According to the Court, R. 4:10-2(d)(3) states, in relevant part:
“A party may discover facts known or opinions held by an expert . . . who has been retained or specially employed by another party in anticipation of litigation preparation for trial and who is not expected to be called as a witness at trial only upon a showing of exceptional circumstances under which it is impractical for the party seeking discovery to obtain facts or opinions on the same subject by other means.”
The Fitzgerald exception provides that once the identity and opinion of an expert has been disclosed, all privilege is waived. Opposing counsel is then free to rely on that opinion without a showing of exceptional circumstances. Further, the Court held that it was irrelevant that defendant George had not clearly indicated whether Nurse Zimmerman was to actually testify at trial. Moreover, Zimmerman would be free to decline to testify on plaintiff’s behalf if she so chose
On remand from the NJ Supreme Court, the Appellate Division upheld, in its June 28, 2012 decision, a trial court Order entering summary judgment in favor of the defendant for its negligence in handling a 9-1-1 call. The Court ruled that while the 911 operators were clearly negligent, they are immune from liability pursuant to NJSA 52:17C-10(d) which requires that a plaintiff prove “a wanton and willful disregard for the safety of persons or property.” That requirement was not met, based upon the evidence in the Wilson case. Going forward, a 911 operator and his/her employer are not liable for mere negligence under the statute, and, can only be responsible if they acted with a wanton and willful disregard for the safety of others.

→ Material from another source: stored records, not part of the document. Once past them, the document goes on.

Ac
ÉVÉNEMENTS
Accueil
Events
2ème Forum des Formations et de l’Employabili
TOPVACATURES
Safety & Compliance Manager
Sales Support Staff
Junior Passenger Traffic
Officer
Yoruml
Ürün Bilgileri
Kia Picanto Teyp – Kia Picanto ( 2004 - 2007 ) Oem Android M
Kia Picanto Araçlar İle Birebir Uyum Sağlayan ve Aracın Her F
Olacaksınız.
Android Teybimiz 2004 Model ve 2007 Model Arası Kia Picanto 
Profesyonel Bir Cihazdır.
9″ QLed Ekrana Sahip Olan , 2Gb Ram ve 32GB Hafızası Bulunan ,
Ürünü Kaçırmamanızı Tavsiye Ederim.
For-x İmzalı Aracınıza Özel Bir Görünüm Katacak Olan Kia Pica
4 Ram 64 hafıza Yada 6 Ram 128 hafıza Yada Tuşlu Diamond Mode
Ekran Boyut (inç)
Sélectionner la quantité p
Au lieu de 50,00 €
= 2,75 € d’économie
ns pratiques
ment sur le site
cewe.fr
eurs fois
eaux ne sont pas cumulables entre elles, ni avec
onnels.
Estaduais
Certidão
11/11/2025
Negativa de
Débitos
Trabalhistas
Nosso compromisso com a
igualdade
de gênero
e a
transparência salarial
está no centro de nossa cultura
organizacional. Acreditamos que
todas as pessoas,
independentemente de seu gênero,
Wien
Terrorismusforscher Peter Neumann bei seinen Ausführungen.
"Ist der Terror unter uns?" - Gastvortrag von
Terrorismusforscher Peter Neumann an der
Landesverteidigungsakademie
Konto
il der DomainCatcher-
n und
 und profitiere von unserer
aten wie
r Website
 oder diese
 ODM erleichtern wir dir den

Decided by the Supreme Court of New Jersey on July 1, 2012, holds that while NJSA 26:2K-29 immunizes EMTs, officers and members of a first aid, ambulance or rescue liable for civil damages as a result of their negligence in providing intermediate life support services in good faith, the plain language of the statute does not afford such immunity to the rescue squad itself as an entity. Therefore, in this case, the Supreme Court ruled that the dismissal of the rescue squad from the matter on summary judgment was in error, and, that decision was reversed.